What the exercise asks => Reproduce all of the records word for word, omitting the pictures.

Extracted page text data
○ ○ ○ ○ ○ ○ ○

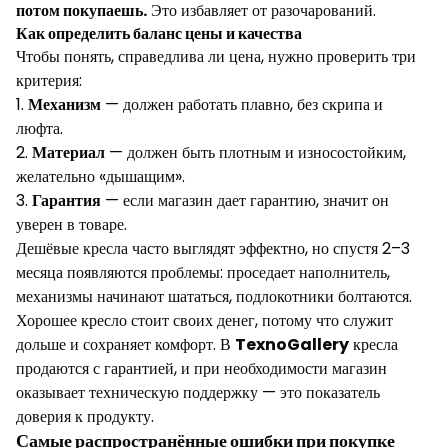
потом покупаешь.
Это избавляет от разочарований.
Как определить баланс цены и качества
Чтобы понять, справедлива ли цена, нужно проверить три
критерия:
1.
Механизм
— должен работать плавно, без скрипа и
люфта.
2.
Материал
— должен быть плотным и износостойким,
желательно «дышащим».
3.
Гарантия
— если магазин дает гарантию, значит он
уверен в товаре.
Дешёвые кресла часто выглядят эффектно, но спустя 2–3
месяца появляются проблемы: проседает наполнитель,
механизмы начинают шататься, подлокотники болтаются.
Хорошее кресло стоит своих денег, потому что служит
дольше и сохраняет комфорт. В
TexnoGallery
кресла
продаются с гарантией, и при необходимости магазин
оказывает техническую поддержку — это показатель
доверия к продукту.
Самые распространённые ошибки при покупке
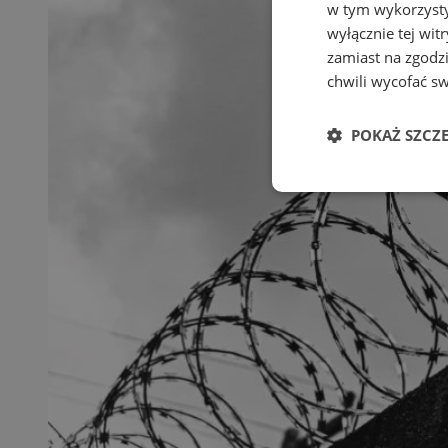
w tym wykorzysty
wyłącznie tej wi
zamiast na zgodz
chwili wycofać s
POKAŻ SZCZ
Niezbędne
Ni
Niezbędne pliki cook
zarządzanie kontem. 
Nazwa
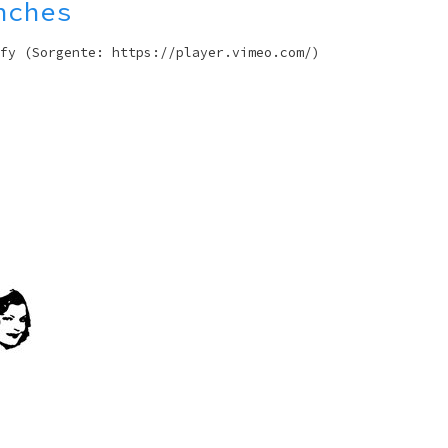
nches
fy (Sorgente: https://player.vimeo.com/)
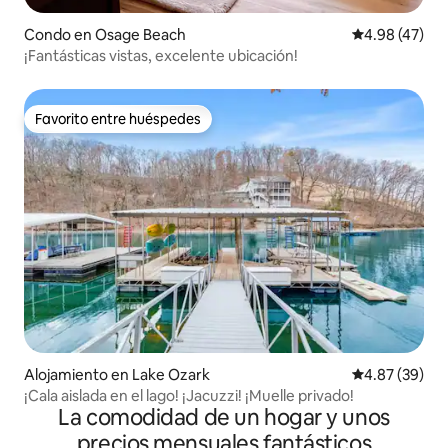
Condo en Osage Beach
Calificación 
4.98 (47)
¡Fantásticas vistas, excelente ubicación!
Favorito entre huéspedes
Favorito entre huéspedes
Alojamiento en Lake Ozark
Calificación p
4.87 (39)
¡Cala aislada en el lago! ¡Jacuzzi! ¡Muelle privado!
La comodidad de un hogar y unos
precios mensuales fantásticos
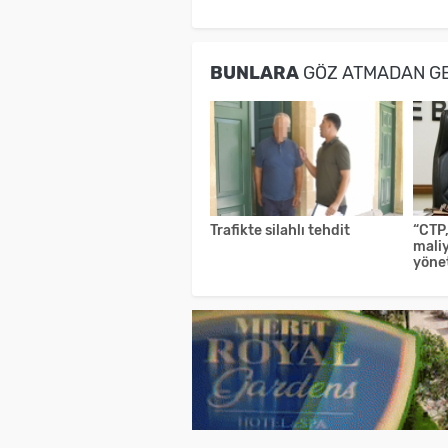
BUNLARA
GÖZ ATMADAN G
Trafikte silahlı tehdit
“CTP
maliy
yöne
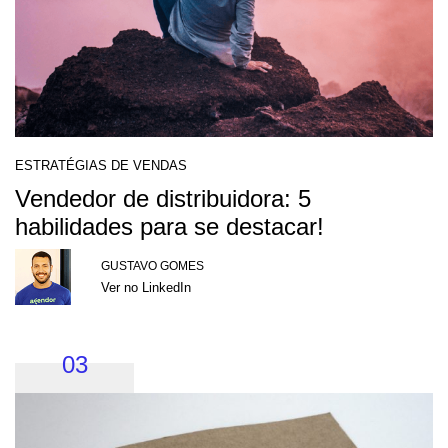
ESTRATÉGIAS DE VENDAS
Vendedor de distribuidora: 5
habilidades para se destacar!
GUSTAVO GOMES
Ver no LinkedIn
03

○ ○ ○ ○ ○ ○ ○

Result =>
потом покупаешь.
Это избавляет от разочарований.
Как определить баланс цены и качества
Чтобы понять, справедлива ли цена, нужно проверить три
критерия:
1.
Механизм
— должен работать плавно, без скрипа и
люфта.
2.
Материал
— должен быть плотным и износостойким,
желательно «дышащим».
3.
Гарантия
— если магазин дает гарантию, значит он
уверен в товаре.
Дешёвые кресла часто выглядят эффектно, но спустя 2–3
месяца появляются проблемы: проседает наполнитель,
механизмы начинают шататься, подлокотники болтаются.
Хорошее кресло стоит своих денег, потому что служит
дольше и сохраняет комфорт. В
TexnoGallery
кресла
продаются с гарантией, и при необходимости магазин
оказывает техническую поддержку — это показатель
доверия к продукту.
Самые распространённые ошибки при покупке
w tym wykorzysty
wyłącznie tej wi
zamiast na zgodz
chwili wycofać s
POKAŻ SZCZ
Niezbędne
Ni
Niezbędne pliki cook
zarządzanie kontem. 
Nazwa
nches
fy (Sorgente: https://player.vimeo.com/)
Condo en Osage Beach
Calificación 
4.98 (47)
¡Fantásticas vistas, excelente ubicación!
Favorito entre huéspedes
Favorito entre huéspedes
Alojamiento en Lake Ozark
Calificación p
4.87 (39)
¡Cala aislada en el lago! ¡Jacuzzi! ¡Muelle privado!
La comodidad de un hogar y unos
precios mensuales fantásticos
BUNLARA
GÖZ ATMADAN G
Trafikte silahlı tehdit
“CTP
maliy
yöne
ESTRATÉGIAS DE VENDAS
Vendedor de distribuidora: 5
habilidades para se destacar!
GUSTAVO GOMES
Ver no LinkedIn
03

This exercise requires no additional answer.